Written by Cameron MacKay, Alberta Counsel
Payday loans (also known as short-term loans) have garnered the ire of politicians for the past decade. The complaints have generally centered around interest rates, collection practices, or the fact that banks will not offer loans to people with a credit score below a certain threshold. Across Canada, various jurisdictions have begun to “re-regulate” the industry by unleashing a series of new legislation aimed at restricting how, where, and when the service of short-term lending can occur.
In Alberta, we now have some of the strictest legislation surrounding short-term loans. Many of these regulations have been based on the incorrect premise that short-term lending is a very profitable industry. However, the facts do not fit the narrative. A 2007 report by the Fordham Journal of Corporate and Financial Law points out that the short-term lending industry was earning a modest 3.57% profit margin. When you consider the fact that the risk of loan default in this sector is between 15-20% higher (compared to 1% for a credit card company), it becomes apparent that the profit margins are quite thin. With Alberta’s tough regulations, the profit margins are even smaller while the amount of loan approvals has dropped from over 90% to under 40%. What this means for the average Albertan is that in the not-so-distant future, this industry will not exist unless regulations are amended. When that day comes, government will have to ask itself how this service can be delivered through the public sector, or, should we change the regulations today to continue servicing this need through the private sector?
Most of us will not make use of a short-term loan. We will have sufficient savings and employment income to buttress ourselves through the tough times. When life throws those unexpected expenses at us, we are able to balance our finances without much difficulty. When you get a flat tire on your car or your electricity bill is more than expected, you are able to pay these bills through existing credit, liquid cash or savings.

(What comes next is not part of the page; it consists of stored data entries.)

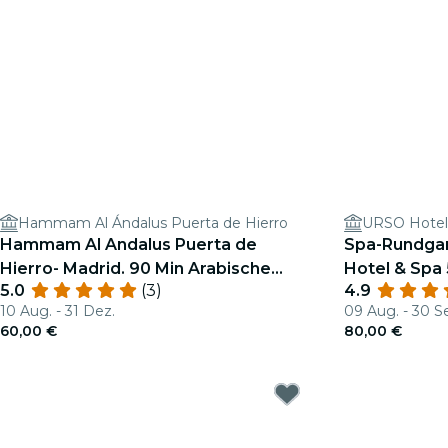
Hammam Al Ándalus Puerta de Hierro
Hammam Al Andalus Puerta de
Spa-Rundga
Hierro- Madrid. 90 Min Arabische
Hotel & Spa 
5.0
(3)
4.9
Bäder
10 Aug. - 31 Dez.
09 Aug. - 30 S
60,00 €
80,00 €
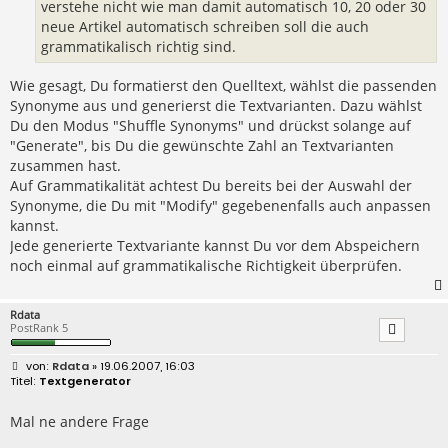
verstehe nicht wie man damit automatisch 10, 20 oder 30
neue Artikel automatisch schreiben soll die auch
grammatikalisch richtig sind.
Wie gesagt, Du formatierst den Quelltext, wählst die passenden
Synonyme aus und generierst die Textvarianten. Dazu wählst
Du den Modus "Shuffle Synonyms" und drückst solange auf
"Generate", bis Du die gewünschte Zahl an Textvarianten
zusammen hast.
Auf Grammatikalität achtest Du bereits bei der Auswahl der
Synonyme, die Du mit "Modify" gegebenenfalls auch anpassen
kannst.
Jede generierte Textvariante kannst Du vor dem Abspeichern
noch einmal auf grammatikalische Richtigkeit überprüfen.
Rdata
PostRank 5
B
Rdata
» 19.06.2007, 16:03
e
Textgenerator
i
t
r
Mal ne andere Frage
a
g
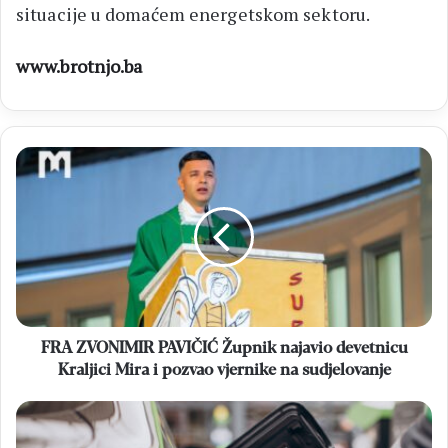
situacije u domaćem energetskom sektoru.
www.brotnjo.ba
FRA
ZVONIMIR
PAVIČIĆ
Župnik
najavio
devetnicu
Kraljici
Mira
i
pozvao
FRA ZVONIMIR PAVIČIĆ Župnik najavio devetnicu
vjernike
Kraljici Mira i pozvao vjernike na sudjelovanje
na
sudjelovanje
CIJENE
GORIVA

This begs the question: who uses a short-term loan? The answer is ALICE (Asset Limited Income Constrained and Employed).
This is the reality for many Albertans and what they do is they rely on short-term loans to help pay the water bill. The reason they do this is because it makes financial sense. Paying $40 for a short-term loan is much better than having to pay the reconnection fees for your water bill or missing work because your car is broken. For many Albertans, short-term loans are a way to manage their finances in a sensible manner when cash flows are misaligned with expenses. Without this essential service, where do Albertans in need turn?
All of this points to a need to re-examine the role of short-term loans and how they serve the community. Are they something that should be offered by the government, or would the cost and business risk be something best absorbed by the private sector? Alternatively, is this a sector that could be reformed?
The one regulation that needs to be changed to keep the short-term lending industry alive in Alberta is section 124.3 of the Consumer Protection Act. This section requires an installment loan to be between 42 and 62 days, thereby eliminating the short-term loan whereby you borrow $200 and pay back $40 next week. In turn, why not take a different approach to short-term loans? Why not allow them to help consumers build credit and increase financial literacy? Requirements for credit reporting by short-term lenders would enable average Albertans to help themselves by enabling them to build credit and graduate to a different credit product.
Instead of being punitive in our regulatory approach, why not recognize that short-term loans are a required product servicing a group of Albertans that are not currently served by regular banks? Perhaps it is time to re-examine short term lending in Alberta.